THE SHANE FOUNDATION was established to raise awareness and support research for the prevention and treatment of contraceptive and pregnancy-related blood clotting disorders.
SOUND ART catalyses a child’s raw creativity through the mentoring power of professional musicians. They’re a mobile lightweight solution for vanishing music programs in the most challenged neighborhoods of Los Angeles. Sound Art has been providing excellent music education since 2002 and has served over 16,000 children, K through 12, with their first exposure to musicianship. I’ve served on the Board of this fabulous foundation and it’s an organization that truly changes the path for our city’s at-risk children, hands on.
My dear friend Sharon has a beautiful girl named Liv who has been suffering from a rare disease called NEMALINE MYOPATHY (NM) since birth. NM is a disorder that primarily affects skeletal muscles, which are muscles that the body uses for movement. People with NM have muscle weakness (myopathy) throughout the body, but it is typically most severe in the muscles of the face, neck, and limbs. Those affected may have feeding and swallowing difficulties, foot deformities, abnormal curvature of the spine (scoliosis), and joint deformities (contractures). They are often unable to participate in everyday activities such as walking, standing-up and eating. Although the disease is slow or non-progressing, the muscles generally are not strong enough to support a full grown skeleton which leads to scoliosis, further respiratory complications and loss of or inability to walk, usually by the teenage years when a major growth spurt occurs. Life expectancy is significantly lower with respiratory complications being the cause of death.
Because the disease is rare, not enough research money is allocated toward it — and to date there is no cure.
Sharon started Love Liv which is a collaboration with A Foundation Building Strength, the only organization that works to fund research to put an end to this disease. With your help, I know they will.

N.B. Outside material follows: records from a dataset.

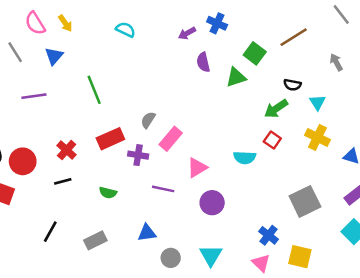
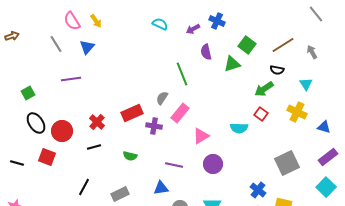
cyan semicircle: (126, 30) -> (160, 24), moved
brown line: (294, 37) -> (283, 45), moved
green line: (94, 90) -> (182, 74), moved
cyan triangle: (317, 102) -> (306, 84), moved
purple line: (163, 189) -> (174, 165), moved

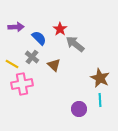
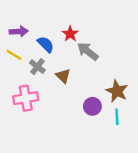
yellow line: (12, 64) -> (14, 55), moved
purple circle: (79, 109) -> (92, 106), moved

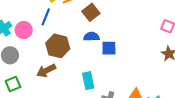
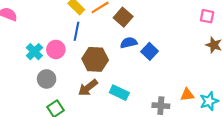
blue square: (109, 48) -> (150, 51), turned -35
cyan rectangle: (88, 81) -> (119, 93), moved, turned -42

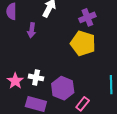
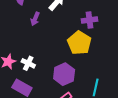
purple hexagon: (63, 88) -> (64, 74), moved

This is also a cause close to me as ALS has touched my childhood friend’s family’s life. My friend’s husband was a widely-respected ER physician at Cedars Sinai, devoted to his wife and four young children and contributing to society in generous ways. Things have changed forever for them since his diagnosis. ALS is a progressive neurodegenerative disease that affects nerve cells in the brain and the spinal cord — paralyzing the body, while the mind remains active— and to date, there is no cure. The average lifespan of this terminal disease is just three to five years.
+++ Thank you for taking the time to read this. Please consider any of these important causes listed above.